Another explanation for why knowledge distillation works in general is “dark knowledge”, a term coined by Hinton. However, this theory addresses the case when the full teacher distribution is available to the student, which is not true for SLKD. Furthermore, Kim showed that word-level and sequence-level distillation are roughly orthogonal and probably improve student models in different ways.

Here, we examine the multi-modal hypothesis more closely. By constructing experiments with mixed multi-modal data, we find that it fails to fully explain our empirical results.

5 Testing the Multi-Modal Hypothesis

We aim to answer the following question: does training on “simplified” SLKD data free up capacity in our SMALL model, so that the model can focus on fitting important parts of translation space?

We train a LARGE model on the original training bitext (“base” data) as an SLKD teacher and use it to re-translate the TED source data, producing a “kd” dataset. We then compare training SMALL students on three kinds of data: base, kd, and the concatenation of the two (base+kd). Assuming the multi-modal hypothesis is true, we would expect that base+kd, being more varied than the original base dataset, would pose more challenges for the student.

Dataset Trial 1 Trial 2 Trial 3 Avg
base 25.99 25.84 25.72 25.85
kd 26.94 27.14 27.12 27.07
base+kd 26.96 27.49 27.39 27.28
Table 1: Test BLEU of student models trained on different datasets for 30 checkpoints. Single trials with different student architectures are also plotted in Appendix Fig 3.
Avg # Tok Avg # Vocab
base 2.94M 51k
kd 3M 44k
base+kd 6.14M 70k
Table 2: Average number of tokens and vocabulary size for baseline, kd, and base+kd target datasets.

From our experiments, we see kd datasets indeed have smaller vocabularies (Table 2), but SMALL models have no problem fitting both “noisy” and “denoised” data concatenated together and can do so with equal amounts of compute time. Our difficulties with this TED data lie not with the capacity of our students to fit the data, but with our ability to find generalizable solutions.

6 Data Augmentation Hypothesis

We think that the multi-modal hypothesis is not the full explanation of SLKD performance; to explain the base+kd results, we additionally propose a data augmentation hypothesis: SLKD data adds something to datasets that makes it easier to learn generalizable solutions. We attempt to test and possibly improve this hypothesis with the following two additional data augmentation strategies and two different training conditions:

Back-Translation We train a second LARGE teacher in the opposite direction (English-German).555We call this teacher a “backtranslation teacher” for brevity, although backtranslation typically refers to supplementing parallel MT data with mono-lingual data backtranslation. We translate the TED target sentences with the backtranslation teacher to produce a third “BT” dataset, which we use to augment the KD and baseline datasets.

Best 2 We also experiment with using more of the teacher’s beam. We produce two versions of the data: one with the best translation from beam search and the other with the second best. We combine these to form the best-2 dataset, which we use to augment the baseline dataset.
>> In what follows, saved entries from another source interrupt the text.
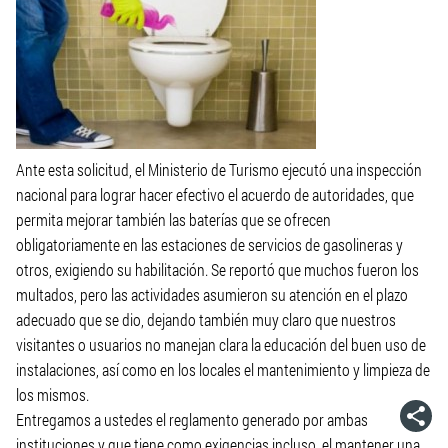
Ante esta solicitud, el Ministerio de Turismo ejecutó una inspección
nacional para lograr hacer efectivo el acuerdo de autoridades, que
permita mejorar también las baterías que se ofrecen
obligatoriamente en las estaciones de servicios de gasolineras y
otros, exigiendo su habilitación. Se reportó que muchos fueron los
multados, pero las actividades asumieron su atención en el plazo
adecuado que se dio, dejando también muy claro que nuestros
visitantes o usuarios no manejan clara la educación del buen uso de
instalaciones, así como en los locales el mantenimiento y limpieza de
los mismos.
Entregamos a ustedes el reglamento generado por ambas
instituciones y que tiene como exigencias incluso, el mantener una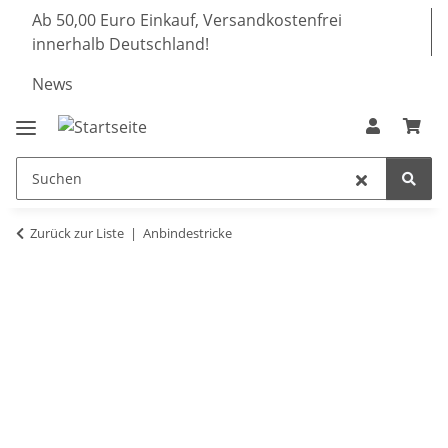
Ab 50,00 Euro Einkauf, Versandkostenfrei
innerhalb Deutschland!
News
Zurück zur Liste
Anbindestricke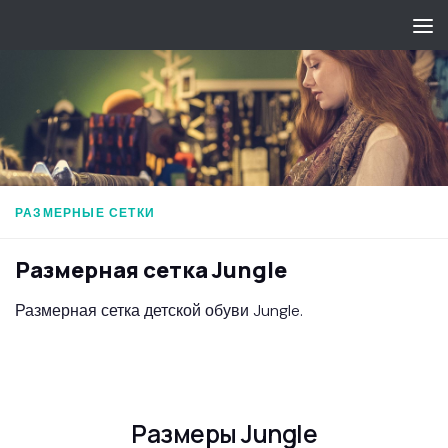
Перейти к содержимому
РАЗМЕРНЫЕ СЕТКИ
Размерная сетка Jungle
Размерная сетка детской обуви Jungle.
Размеры Jungle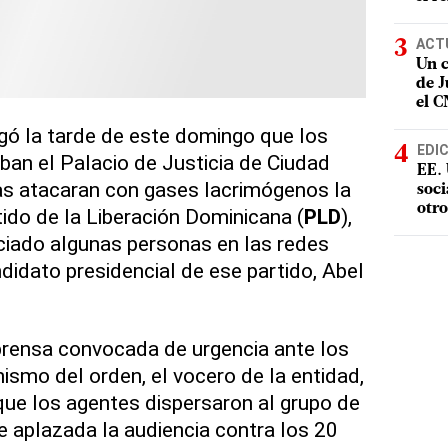
ACT
Un c
de J
el 
ó la tarde de este domingo que los
EDI
an el Palacio de Justicia de Ciudad
EE. 
s atacaran con gases lacrimógenos la
soci
otro
ido de la Liberación Dominicana (
PLD
),
ciado algunas personas en las redes
ndidato presidencial de ese partido, Abel
prensa convocada de urgencia ante los
ismo del orden, el vocero de la entidad,
o que los agentes dispersaron al grupo de
 aplazada la audiencia contra los 20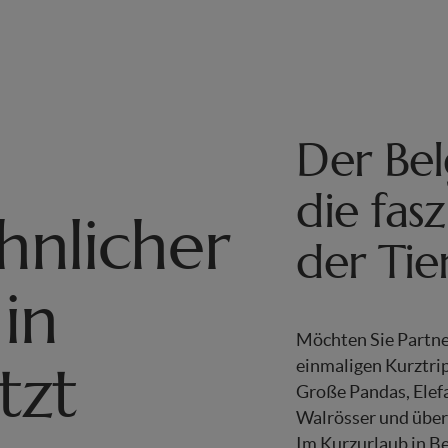
Der Bel
die fas
nlicher
der Tie
in
Möchten Sie Partne
tzt
einmaligen Kurztri
Große Pandas, Elef
Walrösser und über
Im Kurzurlaub in B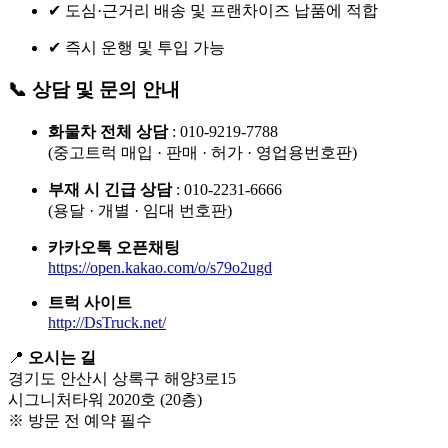
✔ 도심·근거리 배송 및 프랜차이즈 납품에 적합
✔ 즉시 운행 및 투입 가능
📞 상담 및 문의 안내
화물차 전체 상담
: 010-9219-7788
(중고트럭 매입 · 판매 · 허가 · 영업용번호판)
부재 시 긴급 상담
: 010-2231-6666
(용달 · 개별 · 임대 번호판)
카카오톡 오픈채팅
https://open.kakao.com/o/s79o2ugd
트럭 사이트
http://DsTruck.net/
📍
오시는 길
경기도 안산시 상록구 해양3로15
시그니처타워 2020호 (20층)
※ 방문 전 예약 필수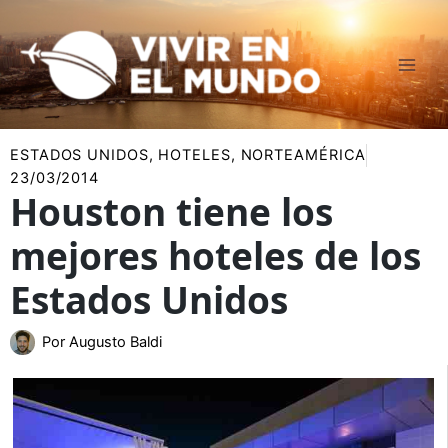
Ir
al
contenido
ESTADOS UNIDOS
,
HOTELES
,
NORTEAMÉRICA
23/03/2014
Houston tiene los
mejores hoteles de los
Estados Unidos
Por
Augusto Baldi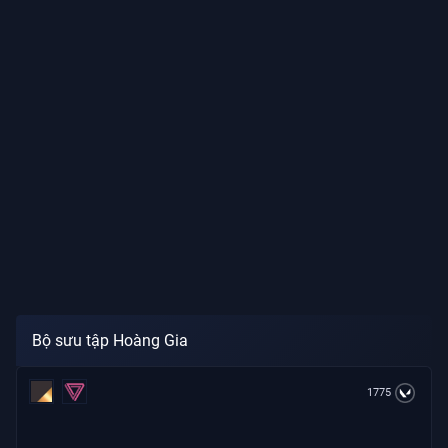
Bộ sưu tập Hoàng Gia
1775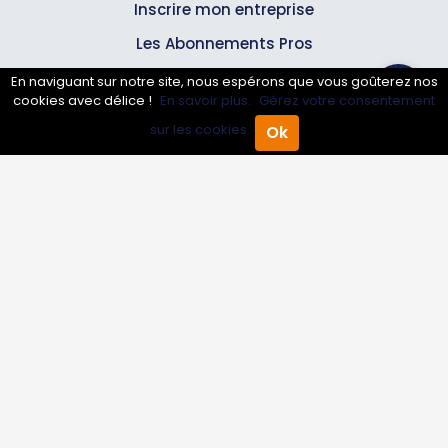
Inscrire mon entreprise
Les Abonnements Pros
En naviguant sur notre site, nous espérons que vous goûterez nos
cookies avec délice !
En savoir plus.
Gérez votre consentement
Infos
sur les cookies.
Ok
Accueil
Annuaire Pro
Agenda
Menu
Mentions légales et CGV
Suivez-nous
© 2007-2026
Toutle05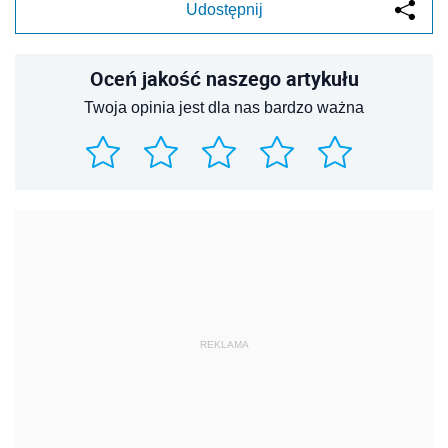
Udostępnij
Oceń jakość naszego artykułu
Twoja opinia jest dla nas bardzo ważna
REKLAMA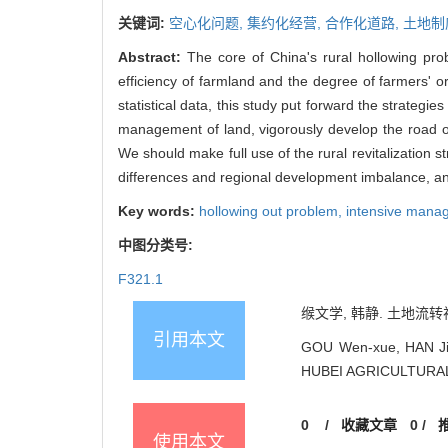
关键词:
空心化问题,
集约化经营,
合作化道路,
土地制
Abstract:
The core of China's rural hollowing pro
efficiency of farmland and the degree of farmers' o
statistical data, this study put forward the strategie
management of land, vigorously develop the road of
We should make full use of the rural revitalization s
differences and regional development imbalance, and
Key words:
hollowing out problem,
intensive mana
中图分类号:
F321.1
缑文学, 韩静. 土地流转视
引用本文
GOU Wen-xue, HAN Jing.
HUBEI AGRICULTURAL 
0
/
收藏文章
0
/
使用本文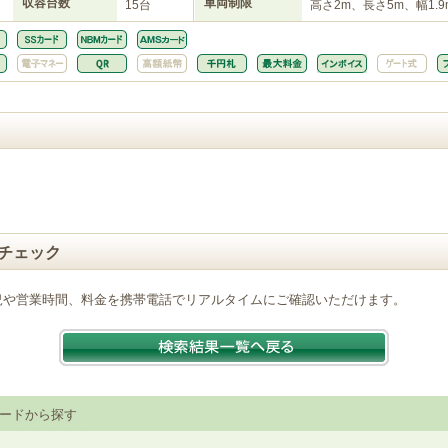
収容台数
車両制限
15台
高さ2m、長さ5m、幅1.9
チェック
況や営業時間、料金を携帯電話でリアルタイムにご確認いただけます。
ードから探す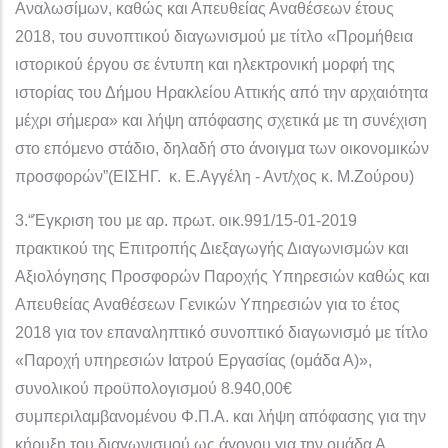
Αναλωσίμων, καθώς και Απευθείας Αναθέσεων έτους
2018, του συνοπτικού διαγωνισμού με τίτλο «Προμήθεια
ιστορικού έργου σε έντυπη και ηλεκτρονική μορφή της
ιστορίας του Δήμου Ηρακλείου Αττικής από την αρχαιότητα
μέχρι σήμερα» και λήψη απόφασης σχετικά με τη συνέχιση
στο επόμενο στάδιο, δηλαδή στο άνοιγμα των οικονομικών
προσφορών”(ΕΙΣΗΓ. κ. Ε.Αγγέλη - Αντ/χος κ. Μ.Ζούρου)
3.“Έγκριση του με αρ. πρωτ. οικ.991/15-01-2019
πρακτικού της Επιτροπής Διεξαγωγής Διαγωνισμών και
Αξιολόγησης Προσφορών Παροχής Υπηρεσιών καθώς και
Απευθείας Αναθέσεων Γενικών Υπηρεσιών για το έτος
2018 για τον επαναληπτικό συνοπτικό διαγωνισμό με τίτλο
«Παροχή υπηρεσιών Ιατρού Εργασίας (ομάδα Α)»,
συνολικού προϋπολογισμού 8.940,00€
συμπεριλαμβανομένου Φ.Π.Α. και λήψη απόφασης για την
κήρυξη του διαγωνισμού ως άγονου για την ομάδα Α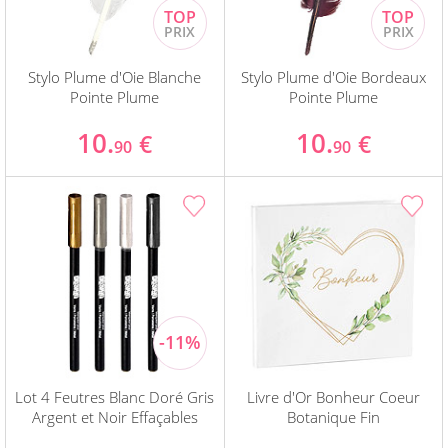
Stylo Plume d'Oie Blanche
Stylo Plume d'Oie Bordeaux
Pointe Plume
Pointe Plume
10.
10.
€
€
90
90
Lot 4 Feutres Blanc Doré Gris
Livre d'Or Bonheur Coeur
Argent et Noir Effaçables
Botanique Fin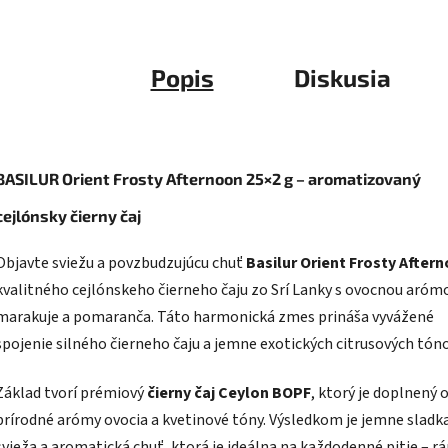
Popis
Diskusia
BASILUR Orient Frosty Afternoon 25×2 g – aromatizovaný
cejlónsky čierny čaj
Objavte sviežu a povzbudzujúcu chuť
Basilur Orient Frosty After
kvalitného cejlónskeho čierneho čaju zo Srí Lanky s ovocnou aróm
marakuje a pomaranča. Táto harmonická zmes prináša vyvážené
spojenie silného čierneho čaju a jemne exotických citrusových tóno
Základ tvorí prémiový
čierny čaj Ceylon BOPF
, ktorý je doplnený 
prírodné arómy ovocia a kvetinové tóny. Výsledkom je jemne sladk
svieža a aromatická chuť, ktorá je ideálna na každodenné pitie – rá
Longer Training We test if gains from SLKD can be recovered if baselines are given enough compute time. We train for 100 checkpoints, rather than 30, and find that our results remain unchanged.

Less Dropout Finally, we test if adding SLKD data can replace the usual regularization techniques. We experiment with turning off dropout on students, which lets them overfit the training data.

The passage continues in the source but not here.